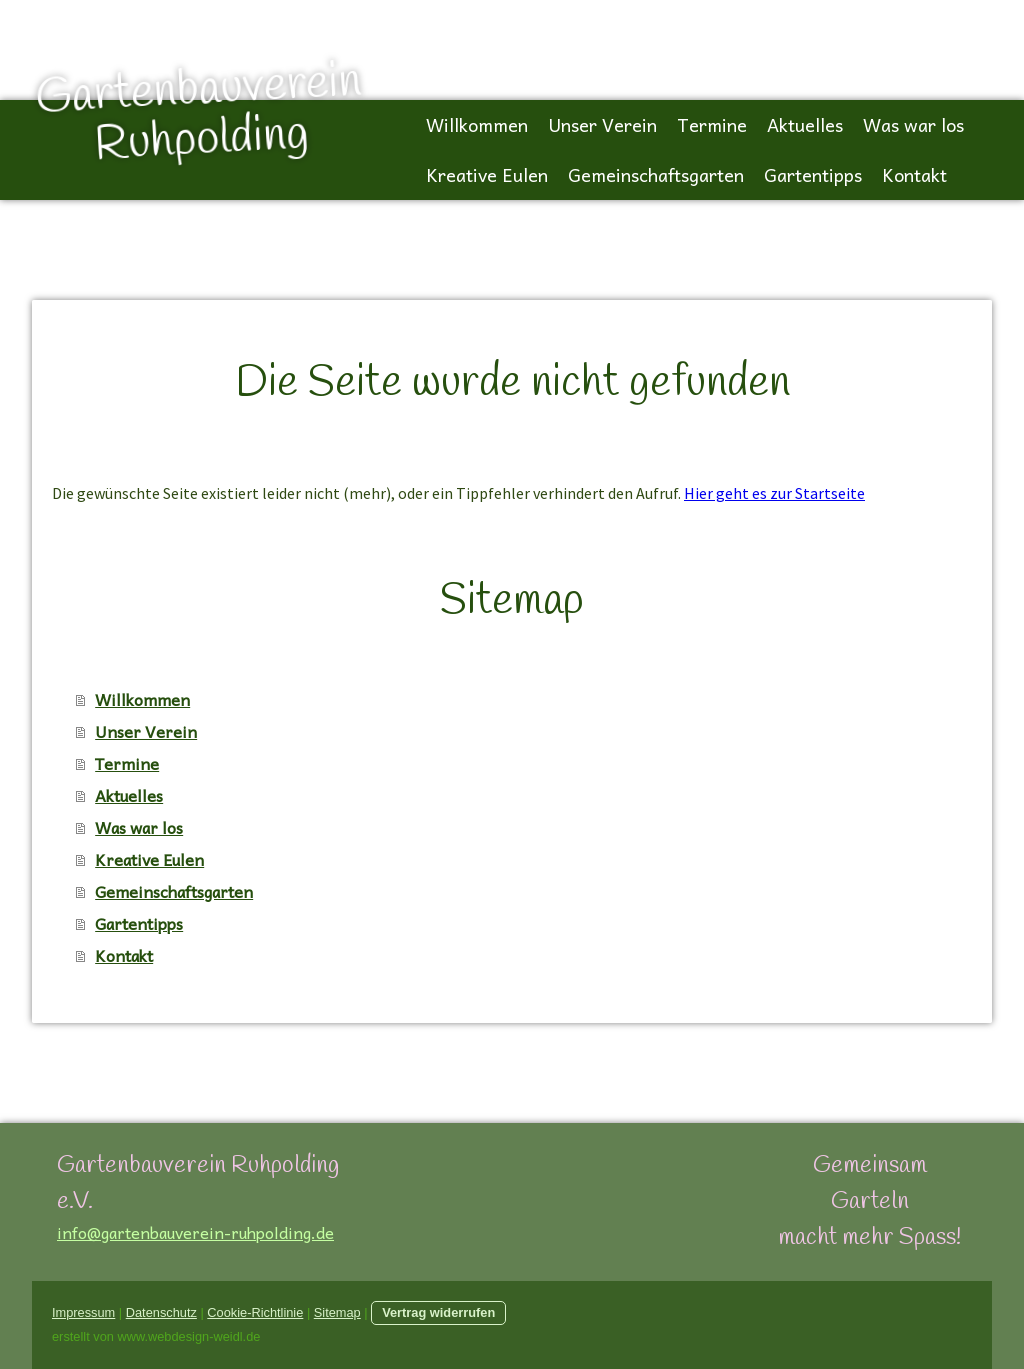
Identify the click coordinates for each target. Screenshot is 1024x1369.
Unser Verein (602, 124)
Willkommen (477, 124)
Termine (712, 124)
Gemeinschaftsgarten (656, 174)
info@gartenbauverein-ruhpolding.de (195, 1232)
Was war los (913, 124)
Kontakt (914, 174)
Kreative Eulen (487, 174)
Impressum (83, 1312)
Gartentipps (813, 174)
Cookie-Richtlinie (255, 1312)
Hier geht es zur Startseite (774, 493)
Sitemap (337, 1312)
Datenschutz (161, 1312)
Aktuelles (805, 124)
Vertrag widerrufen (438, 1312)
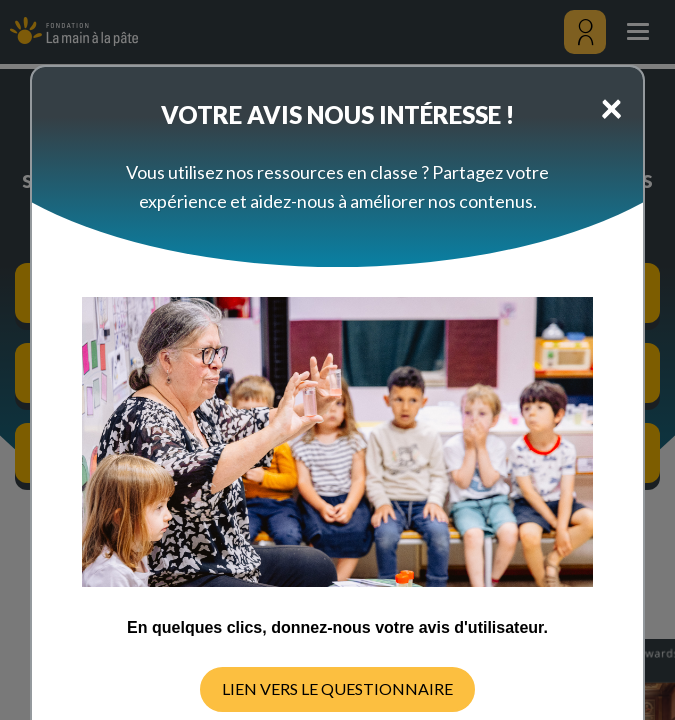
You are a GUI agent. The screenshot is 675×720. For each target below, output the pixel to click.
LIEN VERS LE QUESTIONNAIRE (337, 688)
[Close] (611, 107)
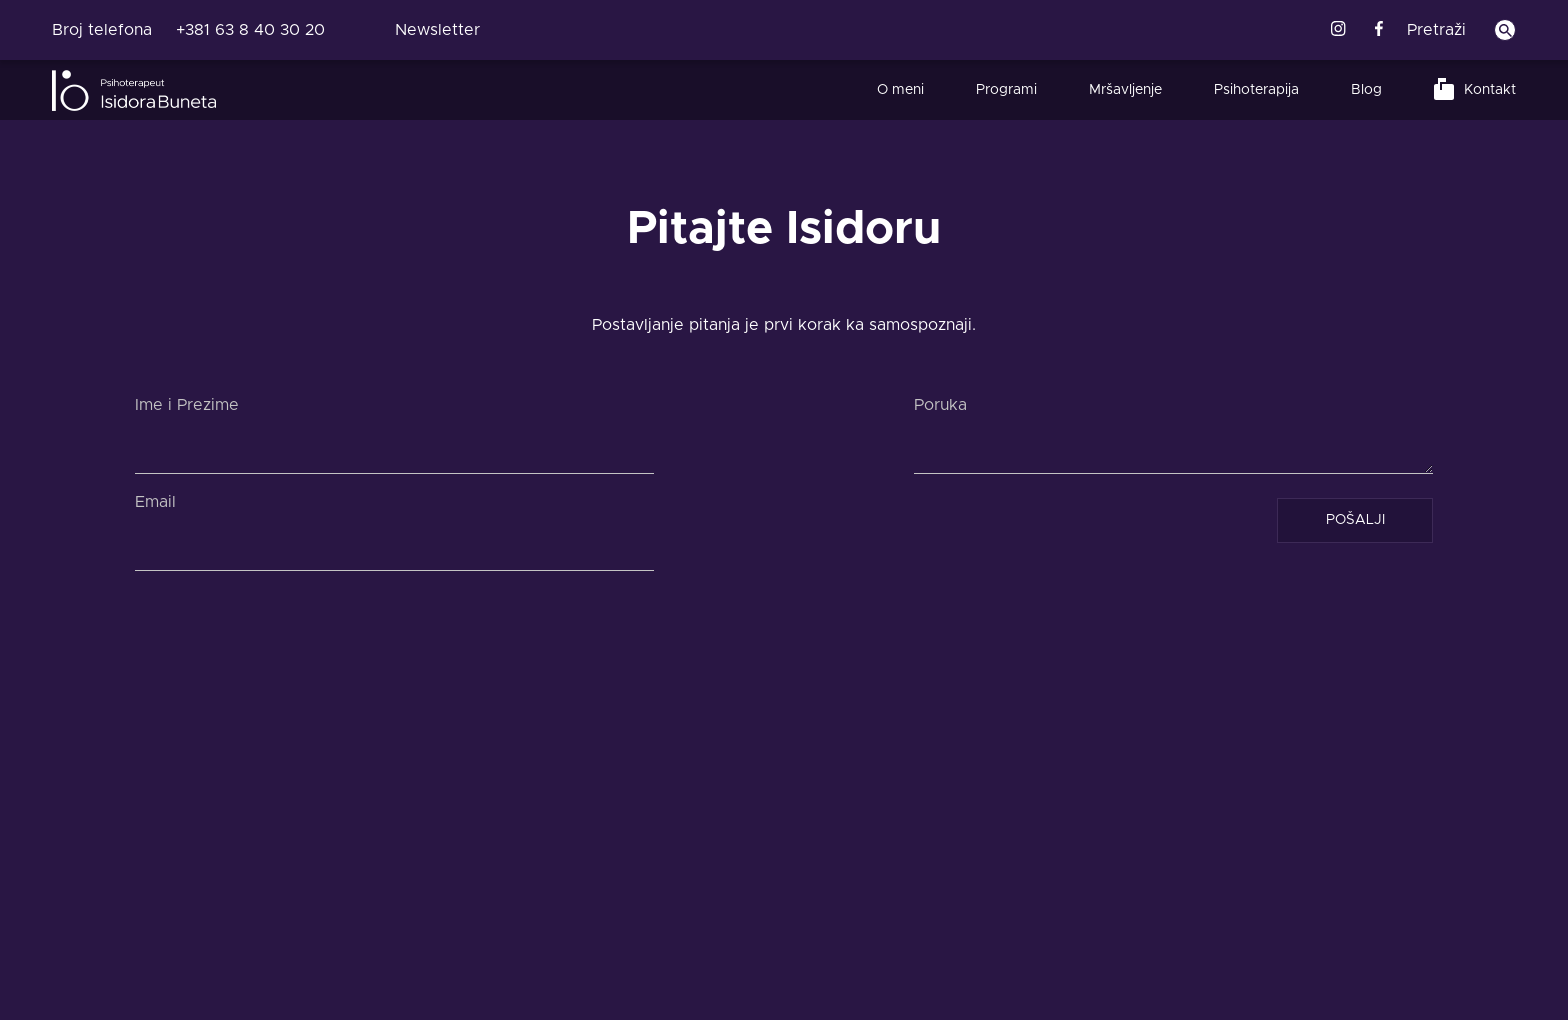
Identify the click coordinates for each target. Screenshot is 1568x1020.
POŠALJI (1355, 520)
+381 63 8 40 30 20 (250, 30)
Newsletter (437, 30)
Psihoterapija (1256, 90)
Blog (1366, 90)
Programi (1006, 90)
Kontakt (1490, 90)
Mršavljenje (1125, 90)
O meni (900, 90)
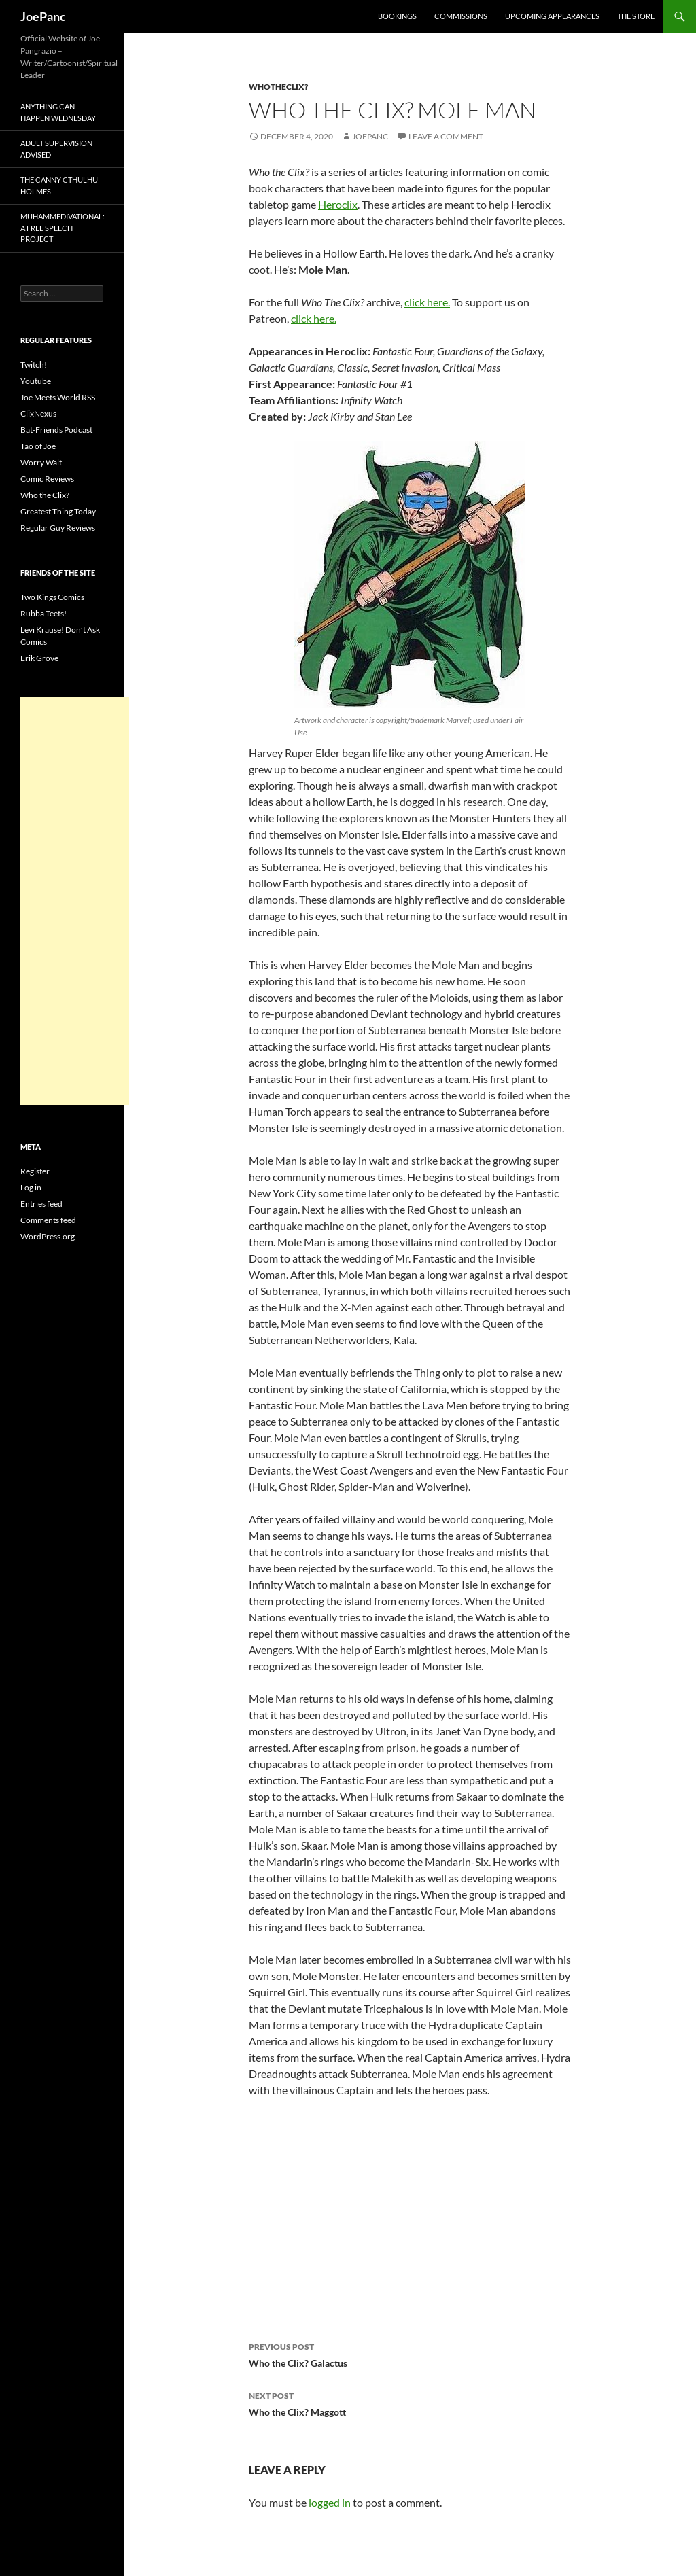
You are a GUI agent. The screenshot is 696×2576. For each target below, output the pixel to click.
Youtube (35, 381)
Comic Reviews (47, 479)
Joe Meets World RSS (57, 397)
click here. (427, 302)
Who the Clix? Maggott (410, 2403)
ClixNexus (38, 413)
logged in (330, 2502)
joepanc (370, 136)
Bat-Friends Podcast (56, 430)
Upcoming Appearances (552, 16)
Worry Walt (41, 462)
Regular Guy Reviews (57, 528)
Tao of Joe (38, 446)
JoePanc (43, 16)
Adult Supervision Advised (56, 149)
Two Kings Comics (52, 597)
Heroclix (338, 204)
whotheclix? (278, 87)
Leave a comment (445, 136)
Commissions (460, 16)
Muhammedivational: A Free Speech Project (62, 227)
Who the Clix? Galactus (410, 2354)
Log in (30, 1187)
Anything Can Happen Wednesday (58, 112)
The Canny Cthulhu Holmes (59, 185)
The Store (636, 16)
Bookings (397, 16)
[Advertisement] (74, 901)
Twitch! (33, 364)
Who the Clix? (44, 495)
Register (35, 1171)
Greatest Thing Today (58, 511)
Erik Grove (39, 658)
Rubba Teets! (43, 613)
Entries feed (41, 1204)
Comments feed (48, 1220)
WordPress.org (47, 1236)
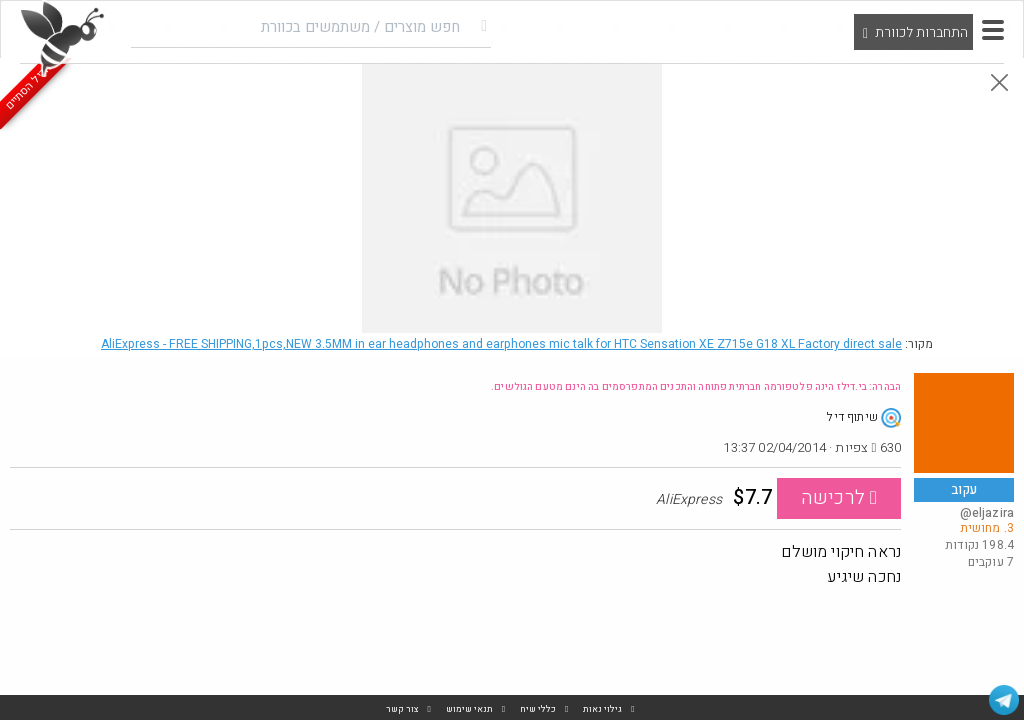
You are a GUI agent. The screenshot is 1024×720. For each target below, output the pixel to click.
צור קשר (402, 709)
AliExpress (501, 344)
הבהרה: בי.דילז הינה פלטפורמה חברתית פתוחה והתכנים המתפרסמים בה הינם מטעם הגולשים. (696, 387)
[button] (993, 30)
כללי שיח (538, 709)
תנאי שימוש (469, 709)
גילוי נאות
* * * * *
Work order>
Look above for the line holding "whotheclix? (278, 87)" and the line holding "The Canny Cthulhu Holmes (59, 185)", then output exactly those two lines and every line between them, nothing more.

Finished task>
whotheclix? (278, 87)
Leave a comment (445, 136)
Commissions (460, 16)
Muhammedivational: A Free Speech Project (62, 227)
Who the Clix? Galactus (410, 2354)
Log in (30, 1187)
Anything Can Happen Wednesday (58, 112)
The Canny Cthulhu Holmes (59, 185)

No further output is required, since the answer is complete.